Nusawarta.id, Makassar – Menteri Pertanian Andi Amran Sulaiman menyatakan bahwa kemasan beras program Stabilisasi Pasokan dan Harga Pangan (SPHP) berukuran 2 kilogram (kg) saat ini masih berada pada tahap desain. Pemerintah menargetkan kemasan tersebut segera rampung agar distribusi beras dengan ukuran lebih kecil dapat segera dilakukan kepada masyarakat.
Pernyataan tersebut disampaikan Amran saat meninjau Gudang Bulog Panaikang di Makassar, Sulawesi Selatan, Minggu (5/4/2026). Dalam kunjungan itu, ia didampingi Wakil Direktur Utama Perum Bulog Marga Taufiq.
Amran menjelaskan, penyaluran beras SPHP sebenarnya sudah berjalan dengan kemasan 5 kg. Sementara itu, kemasan yang lebih kecil, yakni 2 kg, sedang dipersiapkan untuk menyesuaikan kebutuhan masyarakat di lapangan.
“Beras SPHP kemasan 5 kg sudah disalurkan sekarang. Yang beras kemasan lebih kecil, 2 kg, masih dalam tahap desain dan akan segera diselesaikan,” ujar Amran.
Ia menegaskan bahwa pemerintah berkomitmen mempercepat proses finalisasi kemasan tersebut. Menurutnya, setelah desain rampung, persetujuan akan langsung diberikan tanpa menunggu waktu lama.
“Begitu selesai langsung saya tanda tangan. Kalau hari ini selesai, hari ini juga saya tanda tangan,” katanya.
Amran menambahkan, langkah menghadirkan kemasan lebih kecil merupakan bagian dari upaya pemerintah merespons kebutuhan masyarakat secara cepat dan tepat sasaran. Kebijakan ini juga sejalan dengan arahan Presiden untuk memastikan ketersediaan pangan dengan harga terjangkau bagi seluruh lapisan masyarakat.
Terkait harga, Amran memastikan beras SPHP kemasan 2 kg nantinya tetap dijual dengan harga maksimal Rp12.500 per kilogram, sama seperti kemasan lainnya. Dengan demikian, masyarakat tidak akan menghadapi perbedaan harga meskipun ukuran kemasan lebih kecil.

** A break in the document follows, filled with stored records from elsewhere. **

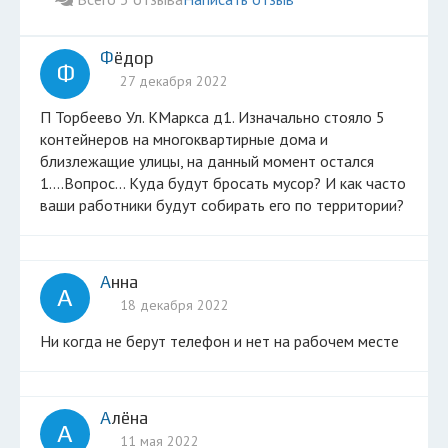
Фёдор
Ф
27 декабря 2022
П Торбеево Ул. КМаркса д1. Изначально стояло 5
контейнеров на многоквартирные дома и
близлежащие улицы, на данный момент остался
1....Вопрос... Куда будут бросать мусор? И как часто
ваши работники будут собирать его по территории?
Анна
А
18 декабря 2022
Ни когда не берут телефон и нет на рабочем месте
Алёна
А
11 мая 2022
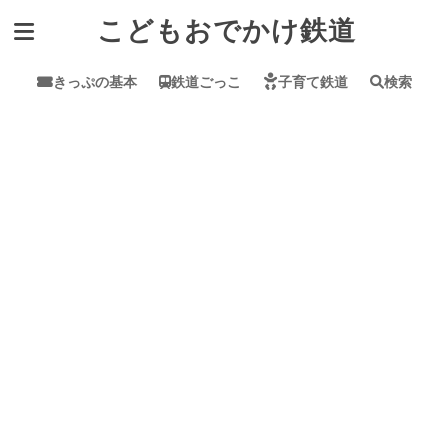
こどもおでかけ鉄道
きっぷの基本
鉄道ごっこ
子育て鉄道
検索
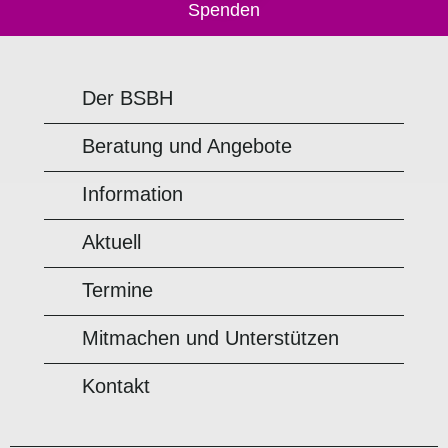
Spenden
Der BSBH
Beratung und Angebote
Information
Aktuell
Termine
Mitmachen und Unterstützen
Kontakt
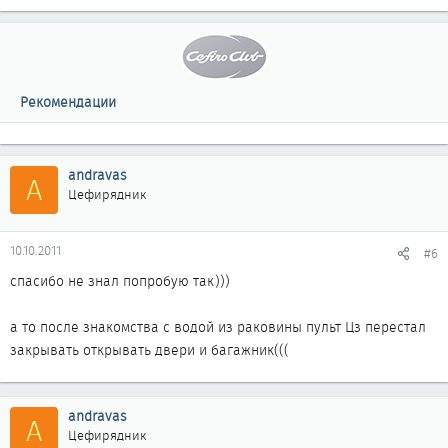
Рекомендации
andravas
A
Цефирядник
10.10.2011
#6
спасибо не знал попробую так)))
а то после знакомства с водой из раковины пульт Цз перестал
закрывать открывать двери и багажник(((
andravas
A
Цефирядник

Selain itu, ia memastikan stok Cadangan Beras Pemerintah (CBP) dalam kondisi aman untuk mendukung program SPHP sepanjang tahun 2026.
“Yang jelas bantuan pangan sudah kami salurkan. Beras tersedia cukup, tinggal pengaturan kemasan saja,” tuturnya.
Menurut Amran, pengadaan kemasan kecil tersebut juga didasarkan pada aspirasi masyarakat, khususnya kelompok pekerja harian yang membutuhkan pembelian beras dalam jumlah lebih sedikit.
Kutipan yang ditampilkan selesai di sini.